§ **Task item**:
Exact copies of all entries are needed. Pictures are to be left out.

§ **Data to use**:
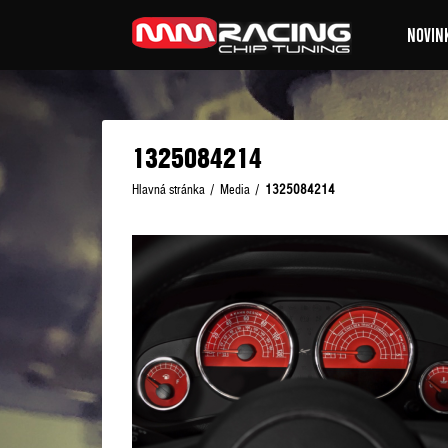
NOVIN
1325084214
Hlavná stránka
/
Media
/
1325084214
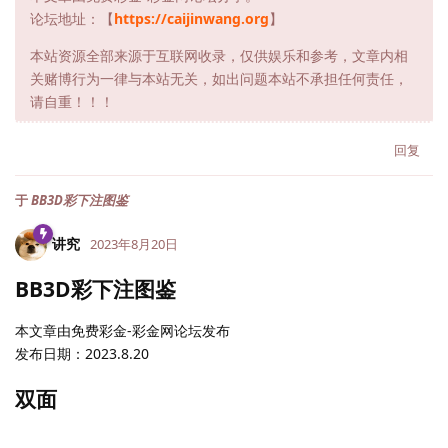
论坛地址：【
https://caijinwang.org
】
本站资源全部来源于互联网收录，仅供娱乐和参考，文章内相
关赌博行为一律与本站无关，如出问题本站不承担任何责任，
请自重！！！
回复
于
BB3D彩下注图鉴
讲究
2023年8月20日
BB3D彩下注图鉴
本文章由免费彩金-彩金网论坛发布
发布日期：2023.8.20
双面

§ **Finished task**:
NOVIN
1325084214
Hlavná stránka
/
Media
/
1325084214
论坛地址：【
https://caijinwang.org
】
本站资源全部来源于互联网收录，仅供娱乐和参考，文章内相
关赌博行为一律与本站无关，如出问题本站不承担任何责任，
请自重！！！
回复
于
BB3D彩下注图鉴
讲究
2023年8月20日
BB3D彩下注图鉴
本文章由免费彩金-彩金网论坛发布
发布日期：2023.8.20
双面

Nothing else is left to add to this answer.